Stored data entries:

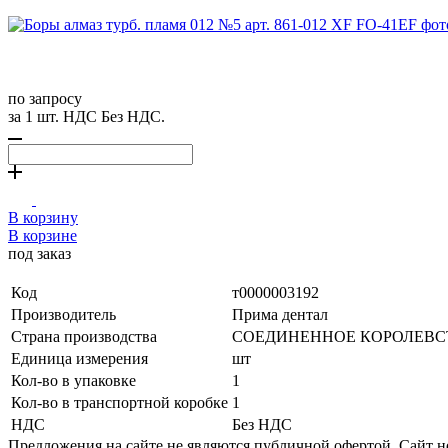
по запросу
за 1 шт. НДС Без НДС.
В корзину
В корзине
под заказ
Код
т0000003192
Производитель
Прима дентал
Страна производства
СОЕДИНЕННОЕ КОРОЛЕВС
Единица измерения
шт
Кол-во в упаковке
1
Кол-во в транспортной коробке
1
НДС
Без НДС
Предложения на сайте не являются публичной офертой. Сайт 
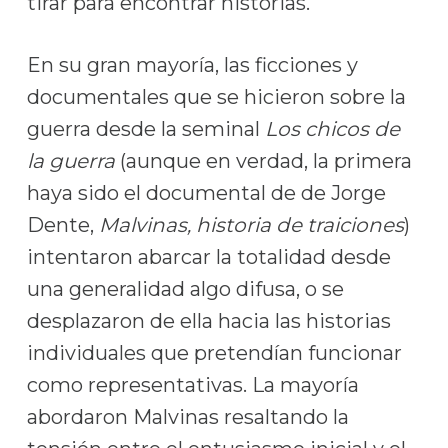
tirar para encontrar historias.
En su gran mayoría, las ficciones y
documentales que se hicieron sobre la
guerra desde la seminal
Los chicos de
la guerra
(aunque en verdad, la primera
haya sido el documental de de Jorge
Dente,
Malvinas, historia de traiciones
)
intentaron abarcar la totalidad desde
una generalidad algo difusa, o se
desplazaron de ella hacia las historias
individuales que pretendían funcionar
como representativas. La mayoría
abordaron Malvinas resaltando la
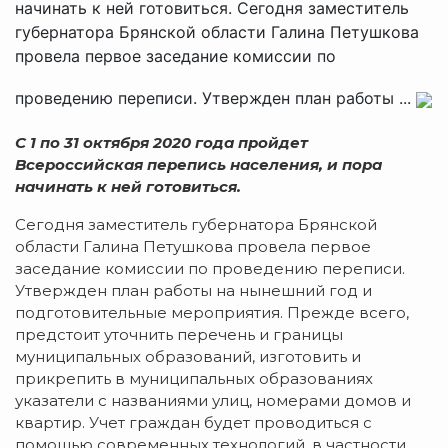
начинать к ней готовиться. Сегодня заместитель
губернатора Брянской области Галина Петушкова
провела первое заседание комиссии по
проведению переписи. Утвержден план работы ...
С 1 по 31 октября 2020 года пройдет
Всероссийская перепись населения, и пора
начинать к ней готовиться.
Сегодня заместитель губернатора Брянской
области Галина Петушкова провела первое
заседание комиссии по проведению переписи.
Утвержден план работы на нынешний год и
подготовительные мероприятия. Прежде всего,
предстоит уточнить перечень и границы
муниципальных образований, изготовить и
прикрепить в муниципальных образованиях
указатели с названиями улиц, номерами домов и
квартир. Учет граждан будет проводиться с
помощью современных технологий, в частности,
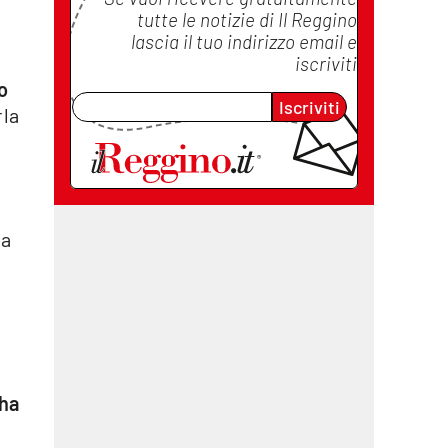
tutte le notizie di
Il Reggino
lascia il tuo indirizzo email e
iscriviti
o
Iscriviti
 la
ha
 ha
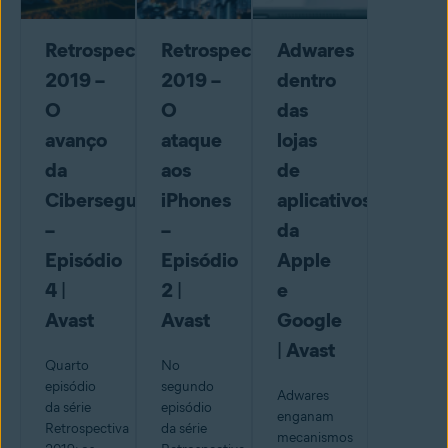
Retrospectiva
Retrospectiva
Adwares
2019 –
2019 –
dentro
O
O
das
avanço
ataque
lojas
da
aos
de
Cibersegurança
iPhones
aplicativos
–
–
da
Episódio
Episódio
Apple
4 |
2 |
e
Avast
Avast
Google
| Avast
Quarto
No
episódio
segundo
Adwares
da série
episódio
enganam
Retrospectiva
da série
mecanismos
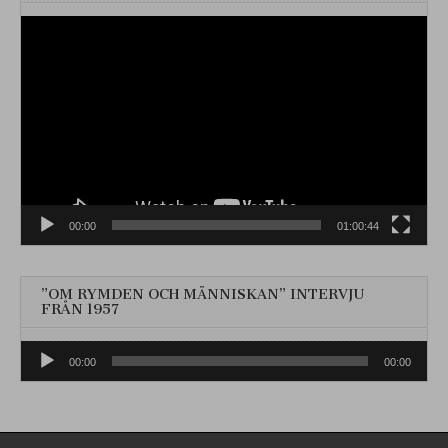
Videospelare
00:00
01:00:44
”OM RYMDEN OCH MÄNNISKAN” INTERVJU
FRÅN 1957
Ljudspelare
00:00
00:00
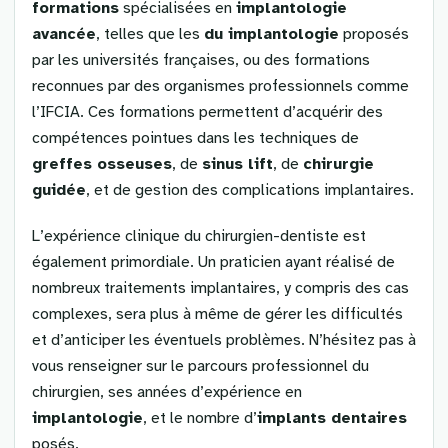
formations
spécialisées en
implantologie
avancée
, telles que les
du implantologie
proposés
par les universités françaises, ou des formations
reconnues par des organismes professionnels comme
l’IFCIA. Ces formations permettent d’acquérir des
compétences pointues dans les techniques de
greffes osseuses
, de
sinus lift
, de
chirurgie
guidée
, et de gestion des complications implantaires.
L’expérience clinique du chirurgien-dentiste est
également primordiale. Un praticien ayant réalisé de
nombreux traitements implantaires, y compris des cas
complexes, sera plus à même de gérer les difficultés
et d’anticiper les éventuels problèmes. N’hésitez pas à
vous renseigner sur le parcours professionnel du
chirurgien, ses années d’expérience en
implantologie
, et le nombre d’
implants dentaires
posés.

■ **Exercise**:
Pictures don't belong in the copy. Restate all the entries exactly.

■ **Result**:
по запросу
за 1 шт. НДС Без НДС.
В корзину
В корзине
под заказ
Код
т0000003192
Производитель
Прима дентал
Страна производства
СОЕДИНЕННОЕ КОРОЛЕВС
Единица измерения
шт
Кол-во в упаковке
1
Кол-во в транспортной коробке
1
НДС
Без НДС
Предложения на сайте не являются публичной офертой. Сайт 
tirar para encontrar historias.
En su gran mayoría, las ficciones y
documentales que se hicieron sobre la
guerra desde la seminal
Los chicos de
la guerra
(aunque en verdad, la primera
haya sido el documental de de Jorge
Dente,
Malvinas, historia de traiciones
)
intentaron abarcar la totalidad desde
una generalidad algo difusa, o se
desplazaron de ella hacia las historias
individuales que pretendían funcionar
como representativas. La mayoría
abordaron Malvinas resaltando la
начинать к ней готовиться. Сегодня заместитель
губернатора Брянской области Галина Петушкова
провела первое заседание комиссии по
проведению переписи. Утвержден план работы ...
С 1 по 31 октября 2020 года пройдет
Всероссийская перепись населения, и пора
начинать к ней готовиться.
Сегодня заместитель губернатора Брянской
области Галина Петушкова провела первое
заседание комиссии по проведению переписи.
Утвержден план работы на нынешний год и
подготовительные мероприятия. Прежде всего,
предстоит уточнить перечень и границы
муниципальных образований, изготовить и
прикрепить в муниципальных образованиях
указатели с названиями улиц, номерами домов и
квартир. Учет граждан будет проводиться с
помощью современных технологий, в частности,
tutte le notizie di
Il Reggino
lascia il tuo indirizzo email e
iscriviti
o
Iscriviti
 la
ha
 ha
Retrospectiva
Retrospectiva
Adwares
2019 –
2019 –
dentro
O
O
das
avanço
ataque
lojas
da
aos
de
Cibersegurança
iPhones
aplicativos
–
–
da
Episódio
Episódio
Apple
4 |
2 |
e
Avast
Avast
Google
| Avast
Quarto
No
episódio
segundo
Adwares
da série
episódio
enganam
Retrospectiva
da série
mecanismos
Videospelare
00:00
01:00:44
”OM RYMDEN OCH MÄNNISKAN” INTERVJU
FRÅN 1957
Ljudspelare
00:00
00:00
formations
spécialisées en
implantologie
avancée
, telles que les
du implantologie
proposés
par les universités françaises, ou des formations
reconnues par des organismes professionnels comme
l’IFCIA. Ces formations permettent d’acquérir des
compétences pointues dans les techniques de
greffes osseuses
, de
sinus lift
, de
chirurgie
guidée
, et de gestion des complications implantaires.
L’expérience clinique du chirurgien-dentiste est
également primordiale. Un praticien ayant réalisé de
nombreux traitements implantaires, y compris des cas
complexes, sera plus à même de gérer les difficultés
et d’anticiper les éventuels problèmes. N’hésitez pas à
vous renseigner sur le parcours professionnel du
chirurgien, ses années d’expérience en
implantologie
, et le nombre d’
implants dentaires
posés.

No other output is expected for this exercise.